◆ **Problem to solve**: Write the line that contains "Temukan informasi bandara, kereta" and each one after it, word for word, ending with the final line of the data.

-=-=-

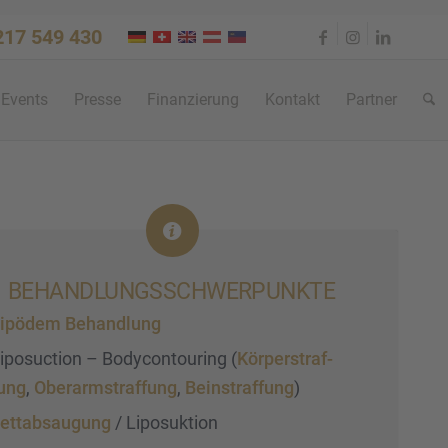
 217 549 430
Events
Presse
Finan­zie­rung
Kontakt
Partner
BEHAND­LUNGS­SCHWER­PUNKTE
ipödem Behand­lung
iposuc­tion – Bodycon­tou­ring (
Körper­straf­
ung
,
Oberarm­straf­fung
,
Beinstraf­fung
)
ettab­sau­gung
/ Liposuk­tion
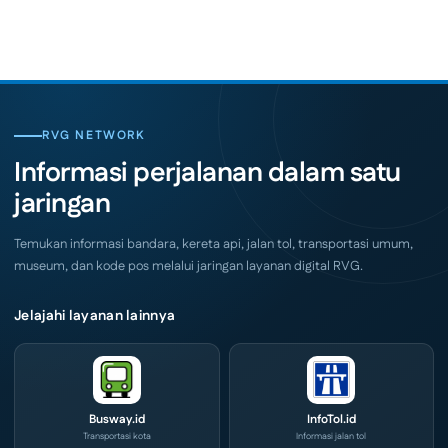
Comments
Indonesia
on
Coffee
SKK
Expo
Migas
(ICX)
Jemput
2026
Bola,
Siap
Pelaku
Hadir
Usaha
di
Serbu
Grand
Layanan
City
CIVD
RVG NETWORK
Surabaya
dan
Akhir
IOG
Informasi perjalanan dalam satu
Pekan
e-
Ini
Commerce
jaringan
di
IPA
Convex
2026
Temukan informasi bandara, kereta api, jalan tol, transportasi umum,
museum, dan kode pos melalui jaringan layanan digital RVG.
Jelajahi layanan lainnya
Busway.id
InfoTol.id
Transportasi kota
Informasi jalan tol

-=-=-

◆ **Output for this task**:
Temukan informasi bandara, kereta api, jalan tol, transportasi umum,
museum, dan kode pos melalui jaringan layanan digital RVG.
Jelajahi layanan lainnya
Busway.id
InfoTol.id
Transportasi kota
Informasi jalan tol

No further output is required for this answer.